Желчь Оутса иссякла, и он почил на лаврах в ожидании следующей жертвы. Аннунсиата была не в состоянии защищаться, поэтому на третий день заседания Кловис взял на себя обязанности адвоката и выступил с оправдательной речью, имея целый ряд вопросов и армию свидетелей за спиной. Это было плодом его трудов прошедших трех недель. Он был полон надежд, поскольку обвинения Оутса выглядели крайне противоречиво. Кловис разбил их вдребезги одно за другим, и все они отпали. Он пригласил свидетелей, клявшихся в том, что и так хорошо было известно посвященным, а именно: 24 апреля Оутс находился в Сент-Омере и посему никак не мог присутствовать на Совете в Лондоне. Свидетели говорили очень хорошо, но судья отмел их показания, поскольку они были иезуитами, а следовательно, могли солгать, защищая свою церковь.

– Милорд! – воскликнул Кловис. – Обвинительная речь Оутса настолько противоречива, что всем должно быть ясно: он лжет!

Кловис посмотрел на Оутса, и тот ухмыльнулся безо всякого смущения.

– Милорд, – продолжил Кловис, – он обвинил госпожу Чельмсфорд в том, что она была любовницей короля, а чуть позже сказал, что графиня – его внебрачная дочь.

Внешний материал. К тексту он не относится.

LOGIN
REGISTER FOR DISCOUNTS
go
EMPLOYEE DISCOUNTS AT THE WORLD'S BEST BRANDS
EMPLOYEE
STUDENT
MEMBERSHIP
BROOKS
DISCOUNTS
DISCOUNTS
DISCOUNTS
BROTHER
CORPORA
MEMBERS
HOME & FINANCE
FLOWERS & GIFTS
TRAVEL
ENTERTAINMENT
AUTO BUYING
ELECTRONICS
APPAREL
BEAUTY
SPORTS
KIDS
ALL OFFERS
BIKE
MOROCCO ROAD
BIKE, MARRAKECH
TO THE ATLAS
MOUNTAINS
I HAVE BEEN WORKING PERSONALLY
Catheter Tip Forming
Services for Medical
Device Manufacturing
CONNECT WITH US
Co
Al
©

Как такое может быть?

Между присяжными пробежал заинтересованный шепот, но Оутс вскочил и закричал:

– Господа! Эта дьявольская женщина не остановится даже перед инцестом. Вот доказательство ее ужасной греховности!

Кловис не сдавался:

– Он говорил о том, что графиня поддерживает связь с Ирландией через сына. Неправда! У ее сына нет собственности в Ирландии, и это – доказуемый факт.

– Она надеялась вернуть земли, отнятые у ее сына, – возразил Оутс. – Ей их обещали в награду за помощь в заговоре, – у меня есть свидетели. Я и сам слышал на Совете, что ей собирались дать земли около Раткиля, которых она напрасно добивалась в течение десяти лет.

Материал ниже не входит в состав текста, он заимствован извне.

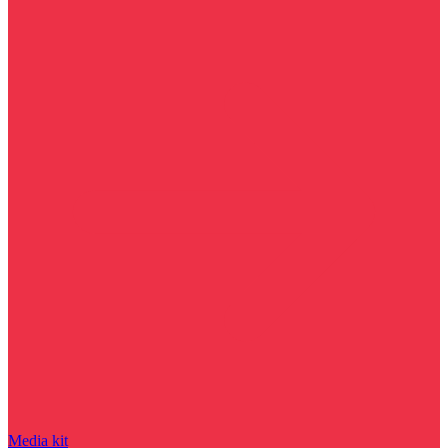
Media kit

Терпеливо выслушав противника, Кловис продолжал:

– Теперь о письмах. Графиня приняла молодого человека в дом, когда тот осиротел, задолго до того, как он повернулся к Риму. В то время он был хористом в королевской часовне. Предметом ее переписки с ним были исключительно семейные новости. Разве она могла бы не писать юноше, которого вырастила как сына? – продолжал защиту Кловис.

– Пусть он представит письма из Сент-Омера, – ядовито заметил Оутс.

Кловис не мог этого сделать. Вся переписка, не уничтоженная естественным ходом жизни, была украдена Оутс расплылся в наглой ухмылке:

– Да! Они украдены моим агентом, действующим по приказу короля.

Кловис воспрял духом. Если письма целы, они докажут непричастность переписки к заговору.

– К сожалению, – продолжил Оутс, – позже эти письма постигла трагическая участь: они упали в камин и сгорели дотла. К счастью, мой агент успел прочитать их. Он присутствует здесь и поклянется в том, что их содержание было предательским.

Кловис подумал, что за деньги он поклянется в чем угодно. Клятвам свидетеля при дворе будут доверять абсолютно все, кроме него самого, если он протестант.

Почти ни на что не надеясь, Кловис выложил последние аргументы в пользу Аннунсиаты:

– Милорд, графиня католичка, но не папистка. Этот человек говорил о том, что она любовница и дочь короля и за свое греховное поведение щедро вознаграждена.